Since 2013, the secondary sector’s share of GDP has remained fairly constant (26.1% on average). The share of agriculture in GDP stagnated at 12.4% on average, despite the Moroccan Green Plan, with its goal of promoting agriculture and linking it more closely to industry. The unchanging GDP composition reflects the low productivity of agriculture and industry.

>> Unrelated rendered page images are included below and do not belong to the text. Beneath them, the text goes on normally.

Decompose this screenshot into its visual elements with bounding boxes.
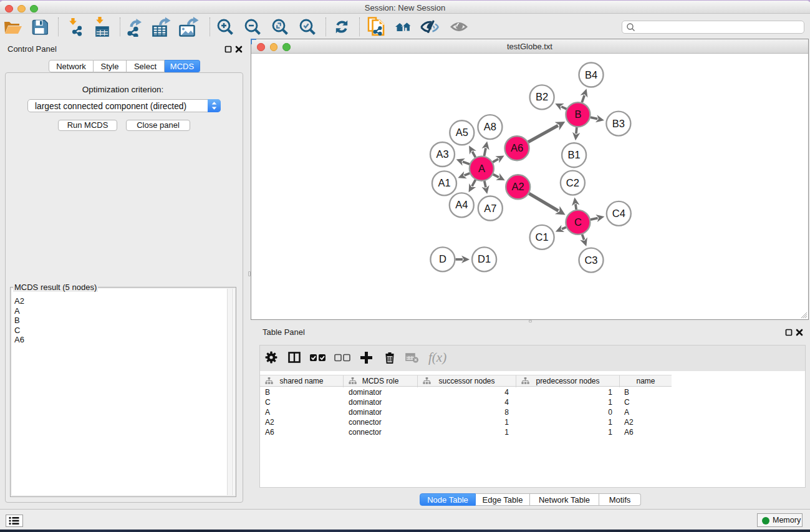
svg-text:A2: A2 xyxy=(512,181,524,192)
svg-text:B3: B3 xyxy=(612,118,625,129)
svg-text:A1: A1 xyxy=(438,177,450,188)
svg-text:C3: C3 xyxy=(584,254,597,266)
svg-text:C2: C2 xyxy=(566,177,579,188)
svg-text:B: B xyxy=(574,109,581,120)
svg-text:C4: C4 xyxy=(612,208,625,219)
svg-text:A3: A3 xyxy=(436,148,448,160)
svg-text:A4: A4 xyxy=(455,199,468,210)
svg-text:A6: A6 xyxy=(511,142,523,153)
svg-text:D1: D1 xyxy=(478,253,491,264)
svg-text:A7: A7 xyxy=(484,203,496,214)
svg-text:A: A xyxy=(478,163,485,174)
svg-text:B2: B2 xyxy=(536,91,548,102)
svg-text:A8: A8 xyxy=(484,121,496,132)
svg-text:D: D xyxy=(439,253,446,264)
svg-text:C1: C1 xyxy=(536,231,549,243)
svg-text:B1: B1 xyxy=(568,149,581,160)
svg-text:A5: A5 xyxy=(456,127,468,138)
svg-text:C: C xyxy=(574,216,582,228)
svg-text:B4: B4 xyxy=(585,69,597,80)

Efforts to improve macroeconomic conditions in 2019 will continue into 2020 and 2021. Budget policy will aim to accommodate a fall in grants from the Gulf Cooperation Council (GCC), rising social spending for more inclusive development, and more rigorous and prudent debt management. The fiscal deficit, financed by the domestic market, dropped to 3.6% of GDP in 2019 and should fall to 3.3% in 2021 with better fiscal performance and spending controls. The debt of state-owned enterprises was estimated at 16% of GDP in 2018.
The restructuring of the debt portfolio with the GCC, which represented 4% of the treasury’s outstanding debt in 2018, is being expedited to limit the effects on currency volatility.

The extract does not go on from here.